Haqqani adds that India is strong enough to maintain its grip on Punjab, meaning that, realistically, Pakistan can only hope to ‘bleed’ India, leaving its grander, strategic goals out of reach. But helping Khalistanis to make trouble in India was a lot cheaper and safer than conventional warfare – and it wasn’t empty talk.
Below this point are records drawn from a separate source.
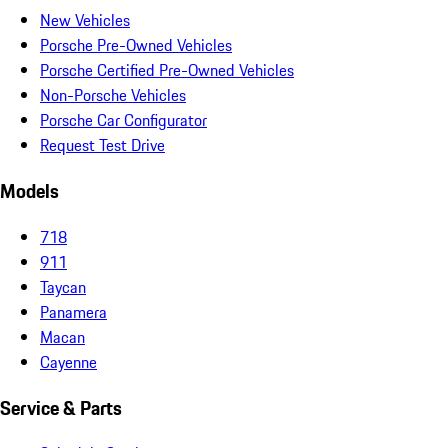
New Vehicles
Porsche Pre-Owned Vehicles
Porsche Certified Pre-Owned Vehicles
Non-Porsche Vehicles
Porsche Car Configurator
Request Test Drive
Models
718
911
Taycan
Panamera
Macan
Cayenne
Service & Parts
In fact, according to Jagjit Chauhan, Bhutto offered him Pakistan as a base for his Khalistan campaign. Speaking to India Today in 1993, Chauhan said Bhutto had urged him twenty years earlier to set up shop on holy ground for the Sikhs inside Pakistan, at Nankana Sahib, birthplace of the first Sikh guru, Guru Nanak. Chauhan emphasized that the Pakistani offer was not out of brotherly love for the Sikhs – quite the reverse:
They didn’t care about Khalistan or about the Sikhs. They were cynically exploiting the Sikhs. This was something I’d been told by Pakistanis themselves. … Zulfikar Ali Bhutto, who was rebuilding Pakistan after the 1971 war, invited me to meet him in New York … I remember meeting his delegation in a hotel room. They said, ‘Sardarji, you have the keys to Nankana Sahib. Come there, we’ll help you and make it the capital of Khalistan. Start the movement from here.’ And why shouldn’t he have done it? He wanted revenge for Bangladesh.